De lust- en leisurelaag

In de lust- en leisurelaag is het gebied als deel van het dorpsfront aangewezen. Het gebied is daarmee bepalend voor de uitstraling van het dorp op de omgeving. Er is hier geen norm aangekoppeld.

Actualisatie sluit aan bij de Omgevingsvisie Overijssel

Het voorliggend bestemmingsplan maakt, behoudens de beperkte uitbreidingsmogelijkheden aan de Overdinkelsestraat, geen nieuwe ontwikkelingen mogelijk. Het legt de huidige situatie opnieuw in een plan vast, daarom is er geen strijd met het in de Omgevingsvisie opgenomen provinciaal belang. Bij nieuwe ontwikkelingen moet rekening worden gehouden en worden aangesloten bij de Omgevingsvisie.

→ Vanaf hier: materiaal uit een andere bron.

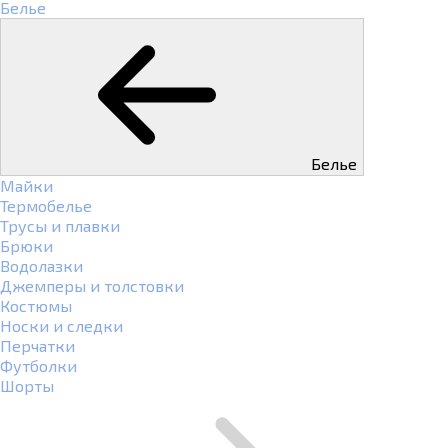
Белье
Белье
Майки
Термобелье
Трусы и плавки
Брюки
Водолазки
Джемперы и толстовки
Костюмы
Носки и следки
Перчатки
Футболки
Шорты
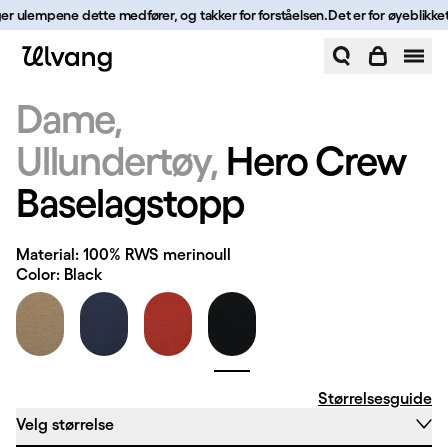
Hopp til innhold
ger ulempene dette medfører, og takker for forståelsen.
Det er for øyeblikket 
Hero Crew Baselagstopp | Ulvang
Dame
Ullundertøy
Hero Crew
Baselagstopp
Material: 100% RWS merinoull
Color: Black
Størrelsesguide
Velg størrelse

2.3.2 Omgevingsverordening Overijssel

Naast de Omgevingsvisie geldt de Omgevingsverordening. In deze verordening zijn bepalingen opgenomen waarmee rekening gehouden dient te worden in bestemmingsplannen en andere ruimtelijke plannen. In de verordening worden regels gegeven over hoe bijvoorbeeld omgegaan dient te worden met een veelheid aan ruimtelijke aspecten.

Aangezien er geen nieuwe ontwikkelingen mogelijk worden gemaakt met onderhavig bestemmingsplan, is het plan niet in strijd met de omgevingsverordening. Als nieuwe ontwikkelingen plaatsvinden, zullen deze getoetst moeten worden aan de Omgevingsverordening.